9 thoughts on “Retroactive: Detective Comics 1967 & Amazing Spider-Man 1991

  1. I remember a story whose concept was very similar to the one you described when you explained your choice for Detective Comics # 366. It was called “Six hours to kill”, because in that case the Punisher had six hours to live instead of just one.
    As for my choice, I pick Detective Comics # 360, for these reasons:
    1) Once again we have a tagline that could be the title of a whodunit novel: “Case of the abbreviated Batman”;
    2) Exactly like in whodunit movies, the villain is not shown, we can only see his shadow;
    3) There’s another tagline that instantly catches your attention: “If you think this stands for the Caped Crusader, get set for a surprise when you read the last panel of this story!” Very intriguing indeed.
    As for Spidey, of course I completely agree with the cover you chose, but I would like to make a special mention for ASM # 345, because we have a 4th wall breaking detail being very similar to the one I pointed out some weeks ago. Instead of the Thing now we have Venom, asking us “Miss me?” It’s less funny, but it’s equally appreciable.

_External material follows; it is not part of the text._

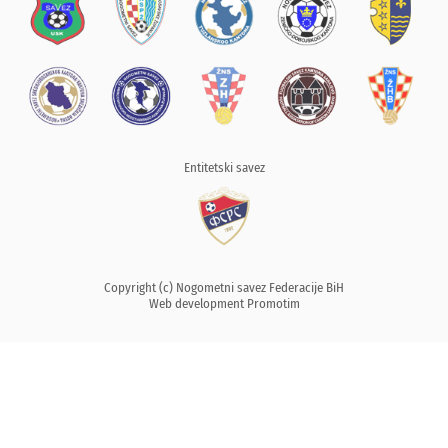
Entitetski savez
Copyright (c) Nogometni savez Federacije BiH
Web development
Promotim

    • “It was called “Six hours to kill”, because in that case the Punisher had six hours to live instead of just one.”
      I take it he was poisoned…or was it some other reason?

      “There’s another tagline that instantly catches your attention: “If you think this stands for the Caped Crusader, get set for a surprise when you read the last panel of this story!” Very intriguing indeed.”
      Yeah. I’ve noticed a trend in these last few years of Detective Comics that have been featured in Retroactive: they are using that sort of tagline more and more often. It ranks right up there with “In this issue someone dies”, “Things will never be the same again”, and “Don’t miss the shattering conclusion”. Comic book staples in my opinion! 🙂

      “Instead of the Thing now we have Venom, asking us “Miss me?” It’s less funny, but it’s equally appreciable.”
      Yeah, that is a nice touch. I’m also a fan of #347 where Venom does his best Hamlet impersonation. And just whose skull does he have in his hands?

      Thanks, once again, for sharing your choices! Much appreciated.

  2. Great choice of covers, the one for Detective Comics #366 is really good. Its quite a shock to see Batman writing down his last will and testament. I really like the cover to Amazing Spiderman #346 as well. I’m a big fan of the Venom stories and this cover is awesome. A brilliant close up of Venom, with Spiderman caught in the reflection of his eyes. Venom looks so evil as his gaping mouth opens wide, revealing his razor sharp teeth. Great stuff!

    • Maybe one day we’ll get a worthy live-action version of this classic foe. Venom in Spider-Man 3 just didn’t cut it for me. He felt rushed and crammed in. Not something worthy of one of Spider-Man’s most lethal and popular foes.

      • Yes, I agree, Venom got a raw deal in Spiderman 3, it was so rushed and it didn’t work at all. Venom is a great character, lets hope he appears in one of the new Spiderman films as the main enemy, that would be great!

        • Venom is the type of character that I’d like to see stretched out. Have Eddie Brock introduced in one movie and then go full-blown Venom in the next. We need some build-up to the event and a satisfying conclusion as well. Sort of how they’re doing Norman Osborn this go around.